### YOUR INSTRUCTIONS:
Transcribe each record precisely; images stay out.

+ + +

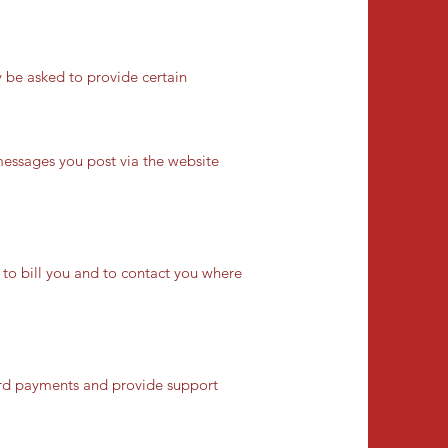
 be asked to provide certain
messages you post via the website
s to bill you and to contact you where
card payments and provide support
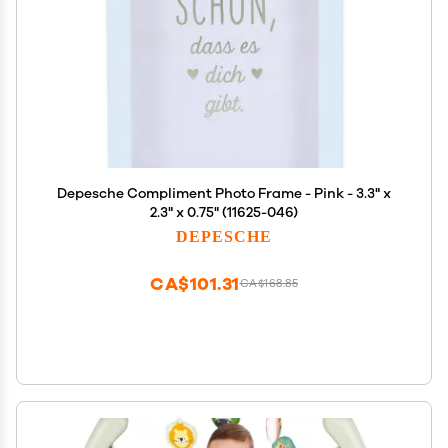
Depesche Compliment Photo Frame - Pink - 3.3" x
2.3" x 0.75" (11625-046)
DEPESCHE
CA$101.31
CA$168.85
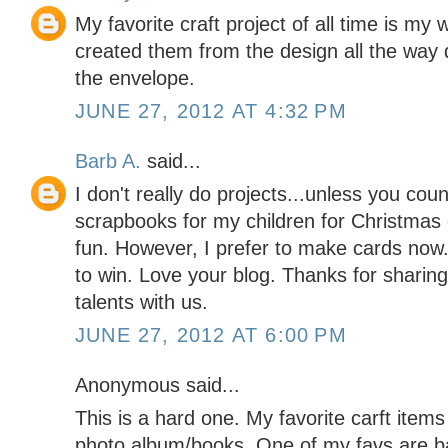
My favorite craft project of all time is my w
created them from the design all the way 
the envelope.
JUNE 27, 2012 AT 4:32 PM
Barb A.
said...
I don't really do projects...unless you cou
scrapbooks for my children for Christmas 
fun. However, I prefer to make cards now.
to win. Love your blog. Thanks for sharing
talents with us.
JUNE 27, 2012 AT 6:00 PM
Anonymous said...
This is a hard one. My favorite carft item
photo album/books. One of my favs are ba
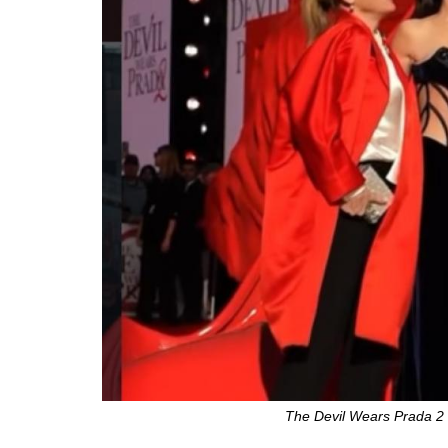
The Devil Wears Prada 2 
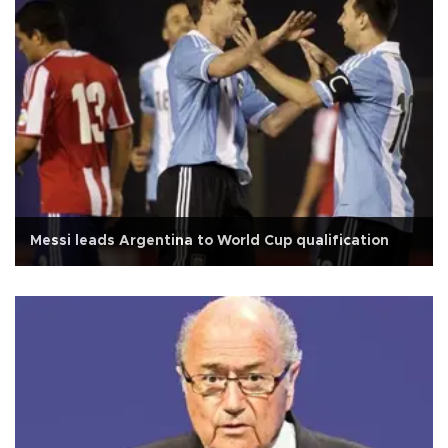
Messi leads Argentina to World Cup qualification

+ + +

### TASK OUTPUT:
 be asked to provide certain
messages you post via the website
s to bill you and to contact you where
card payments and provide support
Depesche Compliment Photo Frame - Pink - 3.3" x
2.3" x 0.75" (11625-046)
DEPESCHE
CA$101.31
CA$168.85
My favorite craft project of all time is my w
created them from the design all the way 
the envelope.
JUNE 27, 2012 AT 4:32 PM
Barb A.
said...
I don't really do projects...unless you cou
scrapbooks for my children for Christmas 
fun. However, I prefer to make cards now.
to win. Love your blog. Thanks for sharing
talents with us.
JUNE 27, 2012 AT 6:00 PM
Anonymous said...
This is a hard one. My favorite carft item
photo album/books. One of my favs are ba
The Devil Wears Prada 2 
Messi leads Argentina to World Cup qualification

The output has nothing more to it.